Today, a draft for a new law on data retention has been discussed in the Belgian Chamber of Deputies. Among other things, the draft provides for so-called “geographically targeted retention” of communications data, as the EU Commission has proposed to introduce throughout Europe.
The Belgian bill is a reaction to the Constitutional Court’s annulment of the country’s indiscriminate data retention law. In the future, call detail records and the mobile phone locations of all citizens in areas with certain crime rates are to be collected indiscriminately. The threshold is low enough to cover the Brussels region and probably most of the country. Data retention would also apply in “important infrastructures” such as highways, border areas, hospitals and parliament buildings. In the draft legislation, the Belgian government expresses the view that “targeted data retention” could cover the entire national territory, if the statistical criteria allow it. In case of an “alert level” of 3 or 4, meta-data is to be retained throughout the country. At the same time, a 4-month period for retaining all meta-data to prevent “billing fraud” is being proposed. IP addresses, IMEI, IMSI and MAC addresses are also to be collected indiscriminately in the future. In addition to telephone and Internet providers, e-mail and messenger providers (OTT services) would also be required to retain data.
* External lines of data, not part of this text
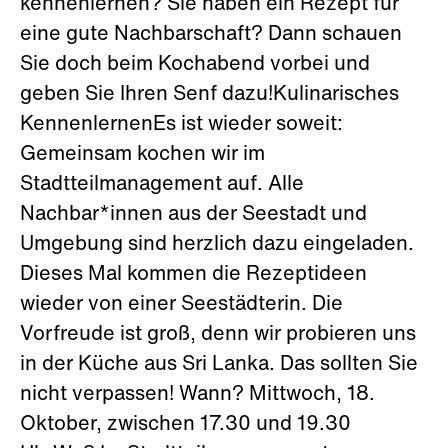
kennenlernen? Sie haben ein Rezept für
eine gute Nachbarschaft? Dann schauen
Sie doch beim Kochabend vorbei und
geben Sie Ihren Senf dazu!Kulinarisches
KennenlernenEs ist wieder soweit:
Gemeinsam kochen wir im
Stadtteilmanagement auf. Alle
Nachbar*innen aus der Seestadt und
Umgebung sind herzlich dazu eingeladen.
Dieses Mal kommen die Rezeptideen
wieder von einer Seestädterin. Die
Vorfreude ist groß, denn wir probieren uns
in der Küche aus Sri Lanka. Das sollten Sie
nicht verpassen! Wann? Mittwoch, 18.
Oktober, zwischen 17.30 und 19.30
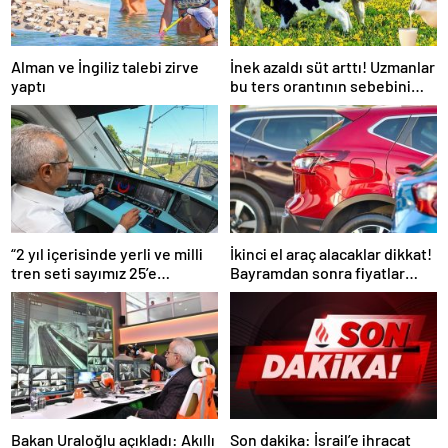
Alman ve İngiliz talebi zirve
İnek azaldı süt arttı! Uzmanlar
yaptı
bu ters orantının sebebini
açıkladı
“2 yıl içerisinde yerli ve milli
İkinci el araç alacaklar dikkat!
tren seti sayımız 25’e
Bayramdan sonra fiyatlar
ulaşacak”
artacak mı? İşte cevabı…
Bakan Uraloğlu açıkladı: Akıllı
Son dakika: İsrail’e ihracat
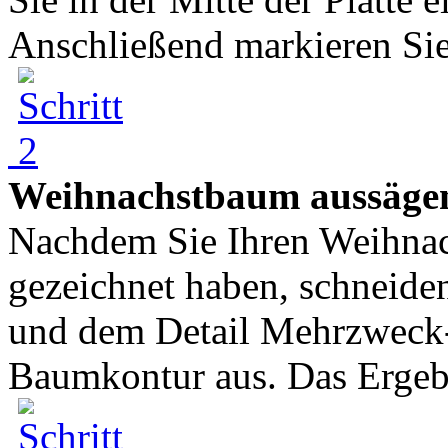
Anschließend markieren Sie 
Weihnachstbaum aussäge
Nachdem Sie Ihren Weihnac
gezeichnet haben, schneide
und dem Detail Mehrzweck
Baumkontur aus. Das Ergebn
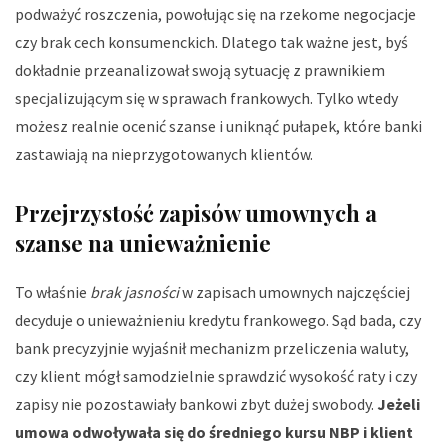
podważyć roszczenia, powołując się na rzekome negocjacje
czy brak cech konsumenckich. Dlatego tak ważne jest, byś
dokładnie przeanalizował swoją sytuację z prawnikiem
specjalizującym się w sprawach frankowych. Tylko wtedy
możesz realnie ocenić szanse i uniknąć pułapek, które banki
zastawiają na nieprzygotowanych klientów.
Przejrzystość zapisów umownych a
szanse na unieważnienie
To właśnie
brak jasności
w zapisach umownych najczęściej
decyduje o unieważnieniu kredytu frankowego. Sąd bada, czy
bank precyzyjnie wyjaśnił mechanizm przeliczenia waluty,
czy klient mógł samodzielnie sprawdzić wysokość raty i czy
zapisy nie pozostawiały bankowi zbyt dużej swobody.
Jeżeli
umowa odwoływała się do średniego kursu NBP i klient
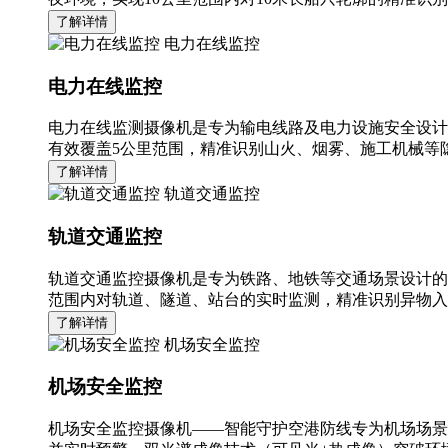
了解详情
电力在线监控
电力在线监控
电力在线监测摄像机是专为输电线路及电力设施安全设计
有效覆盖5公里范围，精准识别山火、烟雾、施工机械等隐
了解详情
轨道交通监控
轨道交通监控
轨道交通监控摄像机是专为铁路、地铁等交通场景设计的
范围内对轨道、隧道、站台的实时监测，精准识别异物入
了解详情
机场安全监控
机场安全监控
机场安全监控摄像机——智能守护空港防线专为机场场景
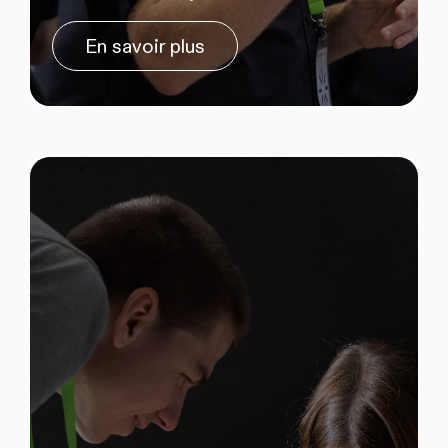
En savoir plus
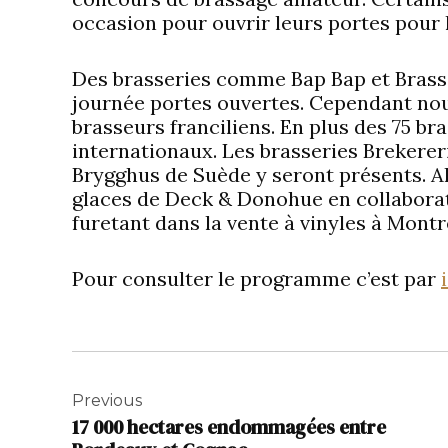
occasion pour ouvrir leurs portes pour
Des brasseries comme Bap Bap et Brasser
journée portes ouvertes. Cependant nou
brasseurs franciliens. En plus des 75 bra
internationaux. Les brasseries Brekere
Brygghus de Suède y seront présents. Ah,
glaces de Deck & Donohue en collaborat
furetant dans la vente à vinyles à Montre
Pour consulter le programme c’est par
Navigation
de
Previous
17 000 hectares endommagées entre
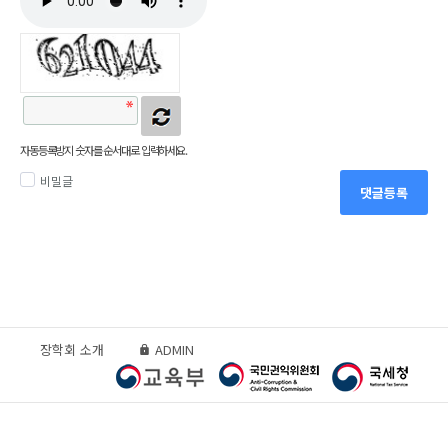
자동등록방지 숫자를 순서대로 입력하세요.
비밀글
댓글등록
장학회 소개
ADMIN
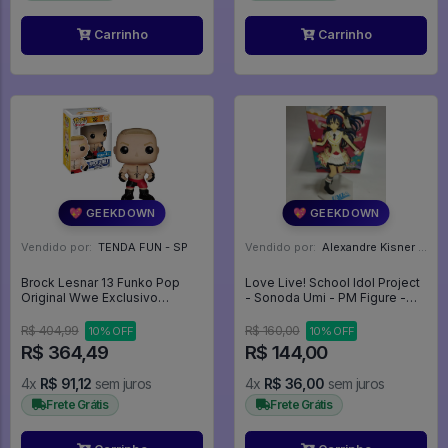
Carrinho
Carrinho
💖 GEEKDOWN
💖 GEEKDOWN
Vendido por:
TENDA FUN - SP
Vendido por:
Alexandre Kisner - PR
Brock Lesnar 13 Funko Pop
Love Live! School Idol Project
Original Wwe Exclusivo
- Sonoda Umi - PM Figure -
Walmart - Sports Wwe - #13 -
Sore wa Bokutachi no Kiseki
Funko Pop - #13 - FUNKO POP
(SEGA) - Love Live! School Idol
R$ 404,99
R$ 160,00
10% OFF
10% OFF
#13
Project
R$ 364,49
R$ 144,00
4x
R$ 91,12
sem juros
4x
R$ 36,00
sem juros
Frete Grátis
Frete Grátis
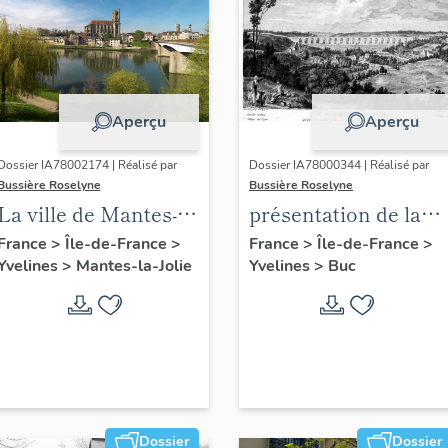
Aperçu
Aperçu
Dossier IA78002174 | Réalisé par
Dossier IA78000344 | Réalisé par
Bussière Roselyne
Bussière Roselyne
La ville de Mantes-la-
présentation de la
Jolie
commune de Buc
France
>
Île-de-France
>
France
>
Île-de-France
>
Yvelines
>
Mantes-la-Jolie
Yvelines
>
Buc
Dossier
Dossier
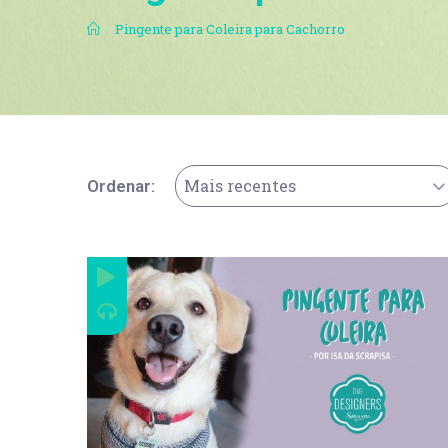
.
Pingente para Coleira para Cachorro
Mais recentes
Ordenar:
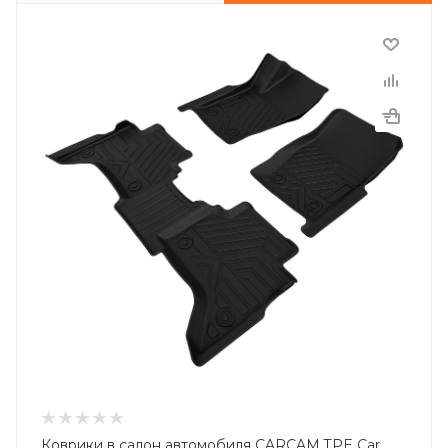
Коврики в салон автомобиля CARCAM TPE Car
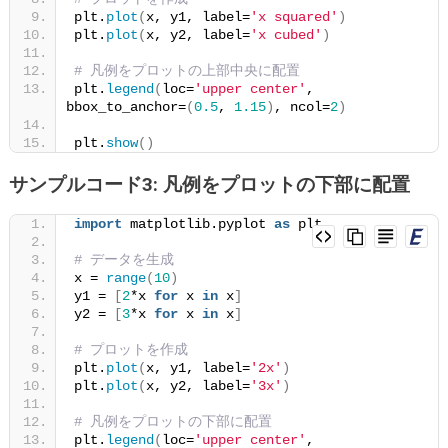
plt.
plot
(
x, y1, label=
'x squared'
)
plt.
plot
(
x, y2, label=
'x cubed'
)
# 凡例をプロットの上部中央に配置
plt.
legend
(
loc=
'upper center'
, 
bbox_to_anchor=
(
0.5
, 
1.15
)
, ncol=
2
)
plt.
show
()
サンプルコード3: 凡例をプロットの下部に配置
import
 matplotlib.pyplot 
as
 plt
# データを生成
x = 
range
(
10
)
y1 = 
[
2
*x 
for
 x 
in
 x
]
y2 = 
[
3
*x 
for
 x 
in
 x
]
# プロットを作成
plt.
plot
(
x, y1, label=
'2x'
)
plt.
plot
(
x, y2, label=
'3x'
)
# 凡例をプロットの下部に配置
plt.
legend
(
loc=
'upper center'
, 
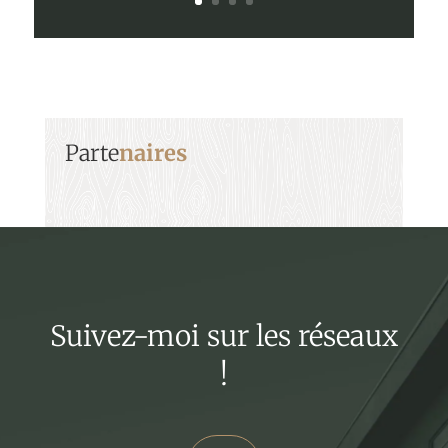
Parte
naires
Suivez-moi sur les réseaux
!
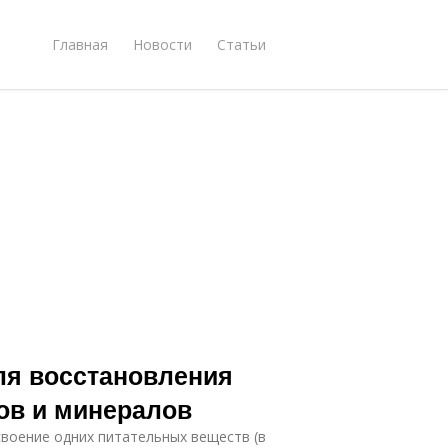
Главная
Новости
Статьи
ля восстановления
ов и минералов
воение одних питательных веществ (в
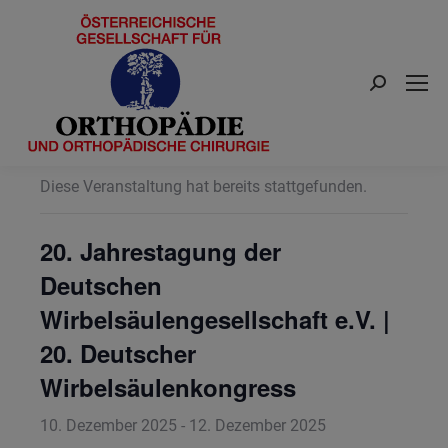
Search:
« Alle Veranstaltungen
Diese Veranstaltung hat bereits stattgefunden.
20. Jahrestagung der
Deutschen
Wirbelsäulengesellschaft e.V. |
20. Deutscher
Wirbelsäulenkongress
10. Dezember 2025
-
12. Dezember 2025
MEP Dr. Patrick Breyer (Pirate Party, Group Greens/European Free Alliance) warns:
“The Belgian bill is a dangerous precedent for a new generation of data retention laws. Data-addicted surveillance authorities are trying to circumvent the top court rulings on the illegality of blanket communications and location data collection. They do not even shy away from tricks such as inventing the purpose of ‘fraud prevention’. By defiantly expanding the policy to additional data categories and services, these laws threaten to cause even greater harm to our freedom of communication than those that have previously been annulled.”
Plans violate citizens’ rights
In a legal opinion published in April, former EU judge Prof. Dr. iur. Vilenas Vadapalas states that the “targeted data retention” approach is not permissible in the broad form contemplated by the EU, and that there must be a “high” (not just above-average) incidence of serious crime in an area to justify the use of data retention. The opinion also discards France’s reliance on a “permanent threat to national security” to justify data retention.
“Quick Freeze” approach a viable solution
A proportionate solution would be the so-called “quick freeze” approach, meaning that data is preserved as soon as there is sufficient reason to do so. The German coalition agreement reads: “In view of the current legal uncertainty, the upcoming ruling of the European Court of Justice and the resulting security policy challenges, we will develop the regulations on data retention in such a way that data can be stored in a legally secure manner on an ad hoc basis and by judicial order.” The EU is waiting for the European Court of Justice to rule on the old German data retention law before deciding on whether to impose data retention throughout the EU. In the meantime, Member States such as Belgium or Denmark are proceeding with national schemes.